> What you need to do:
In the listing below, find the line holding "k=d433e92b50324bfd734941be2ac40229&url=mommybloo" and the line holding "mode=link&id=281&url=mommybloomers.com http://w". Write out those two lines and all lines between, exactly, and nothing more.

> Data shown:
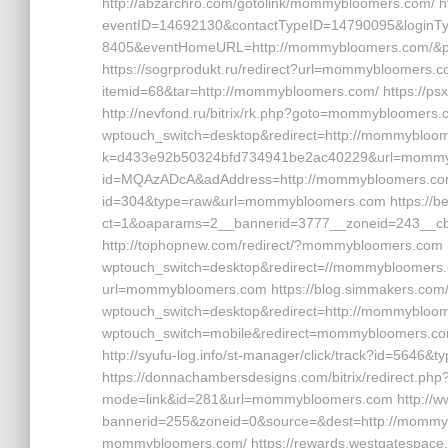
http://abzarchro.com/gotolink/mommybloomers.com/ htt
eventID=14692130&contactTypeID=14790095&log
8405&eventHomeURL=http://mommybloomers.com/&p
https://sogrprodukt.ru/redirect?url=mommybloomers.co
itemid=68&tar=http://mommybloomers.com/ https://
http://nevfond.ru/bitrix/rk.php?goto=mommybloomers.co
wptouch_switch=desktop&redirect=http://mommybloomer
k=d433e92b50324bfd734941be2ac40229&url=mommybloo
id=MQAzADcA&adAddress=http://mommybloomers.com/ h
id=304&type=raw&url=mommybloomers.com https://bet
ct=1&oaparams=2__bannerid=3777__zoneid=243__
http://tophopnew.com/redirect/?mommybloomers.com h
wptouch_switch=desktop&redirect=//mommybloomers.co
url=mommybloomers.com https://blog.simmakers.com
wptouch_switch=desktop&redirect=http://mommybloomer
wptouch_switch=mobile&redirect=mommybloomers.com 
http://syufu-log.info/st-manager/click/track?id=56
https://donnachambersdesigns.com/bitrix/redirect.ph
mode=link&id=281&url=mommybloomers.com http://w
bannerid=255&zoneid=0&source=&dest=http://mommyb
mommybloomers.com/ https://rewards.westgatespace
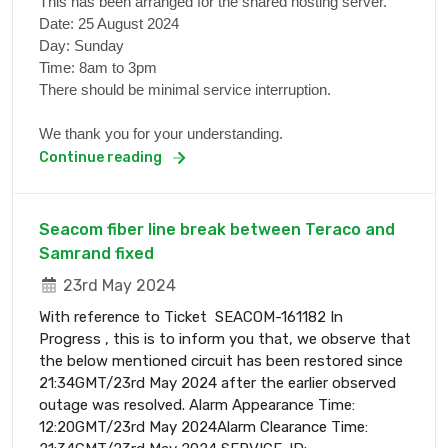
This has been arranged for the shared hosting server.
Date: 25 August 2024
Day: Sunday
Time: 8am to 3pm
There should be minimal service interruption.
We thank you for your understanding.
Continue reading
Seacom fiber line break between Teraco and
Samrand fixed
23rd May 2024
With reference to Ticket SEACOM-161182 In
Progress , this is to inform you that, we observe that
the below mentioned circuit has been restored since
21:34GMT/23rd May 2024 after the earlier observed
outage was resolved. Alarm Appearance Time:
12:20GMT/23rd May 2024Alarm Clearance Time:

> Response below:
k=d433e92b50324bfd734941be2ac40229&url=mommybloo
id=MQAzADcA&adAddress=http://mommybloomers.com/ h
id=304&type=raw&url=mommybloomers.com https://bet
ct=1&oaparams=2__bannerid=3777__zoneid=243__
http://tophopnew.com/redirect/?mommybloomers.com h
wptouch_switch=desktop&redirect=//mommybloomers.co
url=mommybloomers.com https://blog.simmakers.com
wptouch_switch=desktop&redirect=http://mommybloomer
wptouch_switch=mobile&redirect=mommybloomers.com 
http://syufu-log.info/st-manager/click/track?id=56
https://donnachambersdesigns.com/bitrix/redirect.ph
mode=link&id=281&url=mommybloomers.com http://w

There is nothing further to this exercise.